History, despite having been under-represented in the curriculum is something I ended up with through a series of coincidences. My first seminar paper ever was on the three unifiers: Nobunaga, Hideyoshi, and Ieyasu. It probably was horrible, I honestly lost it. I also intentionally lost my second paper because I was appalled at its quality when I found it many years later. That one was on the idea of mujō in the Heike monogatari. In neither case I had any say about the topic.

After that, nothing historical until my undergrad thesis. I had no idea on what to write, and back then writing on videogames or anime was still kind-of-uncool (at least there was not that much literature you could have used easily). This, too, has changed. But anyway, I wanted to do something on samurai, but not on Sengoku. Everyone seemed to only care about Sengoku. Mainstream is boring, you know? And so, I wrote on the emergence of the warrior class. Farris and Friday were my main references. Mass was another. Years later, my master was on Hōjō rule in the late Kamakura period. I only used Japanese sources for that one. (Not like there would be many alternatives.)

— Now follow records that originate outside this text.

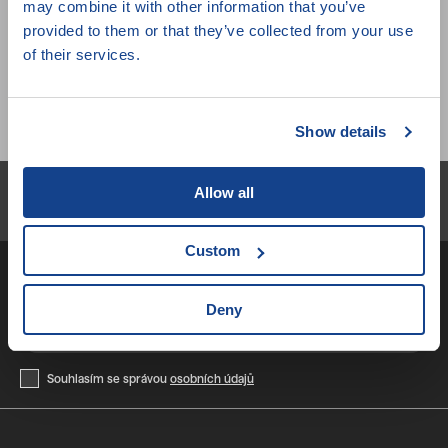
may combine it with other information that you’ve
provided to them or that they’ve collected from your use
of their services.
Stopáž:
2 min
Show details
Zařazení:
Festivalové kafe s Annou Dvořákovou
Newsletter
Allow all
Nenechte si ujít novinky z JSO!
Custom
Deny
Přihlásit se
Souhlasím se správou
osobních údajů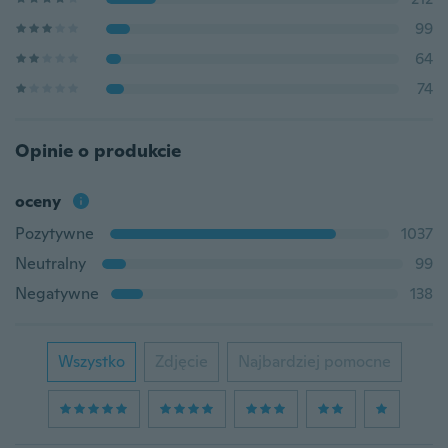
99
64
74
Opinie o produkcie
oceny
Pozytywne
1037
Neutralny
99
Negatywne
138
Wszystko
Zdjęcie
Najbardziej pomocne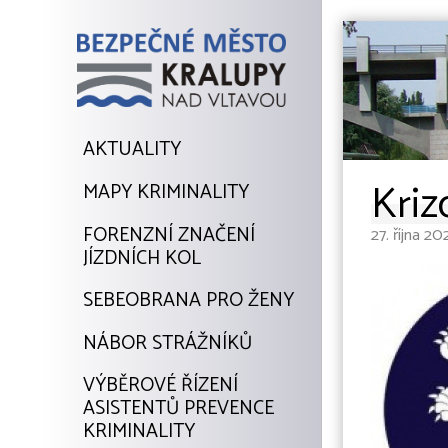
AKTUALITY
Kriz
MAPY KRIMINALITY
FORENZNÍ ZNAČENÍ
27. října 2
JÍZDNÍCH KOL
SEBEOBRANA PRO ŽENY
NÁBOR STRÁŽNÍKŮ
VÝBĚROVÉ ŘÍZENÍ
ASISTENTŮ PREVENCE
KRIMINALITY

And now? I wanted to—even was supposed to—continue the subject into the doctorate, as is typically the case, but I ended up with the conviction that one cannot possibly adequately understand, and certainly not satisfactorily (re-)present later developments without understanding what came before; and research outside of Japan seems so behind the times (as does research in Japan, but for so very different reasons). I don’t really even know why the subject matter fell out of grace, was buried with the late Jeffrey P. Mass, but evidently, it was. As if all had been said. As if history could ever reach the state of "all being said"! History, as I see it, is about meaning, and how can meaning ever be final? And so now my struggle has become the “Era of Masako,” but in the end, in my mind, even this is just a prelude. I don’t know if I’ll ever get to write more than the overture. And perhaps I’ll write more about what I mean, what I thought when writing these lines. I doubt anyone can understand them sufficiently enough without explanation. Maybe it is noticeable somewhere in these paragraphs that after history, philosophy roared its mighty head, and is ever becoming more enticing. Perhaps not everyone doing history eventually starts asking “Why am I even doing this?” and then embarks on a journey for serious answers. I certainly did. Indeed, why are we doing what we are doing, anyway? (No Pain is still playing. It may be my favorite song of this band.)

And now, I do not know why, I finally am learning to care about—no, perhaps I should say: be concerned with—the present again. Looking back, perhaps the interest in games, fantasy, and history—and in history of times long gone—was a means to escape from a present that seems to be oppressive, increasingly intrusive, and genuinely alien.

But alas. This may be it for introductions. When I was younger, I tried to write, fiction. Fantasy, of course. And now, many years later, I think that I have not written anything in a long time without being overly conscious. Without being restrained by an academic straight-jacked, constrained, struggling for air, imagining the audience, the purpose. Always caring about construction, and arguments, and careful order. Leaving this sensation behind, what is left is “real,” some would claim. “Authentic,” others. I’m not sure what real even is, and being authentic increasingly feels like a mistake in our age (just take a look at job advertisements). But it is free, in a sense, as free as one can be when seeing no way to escape from the semiotic spiderweb of a language they didn’t grow up with.

Someone recommended me writing as therapy. Maybe it helps.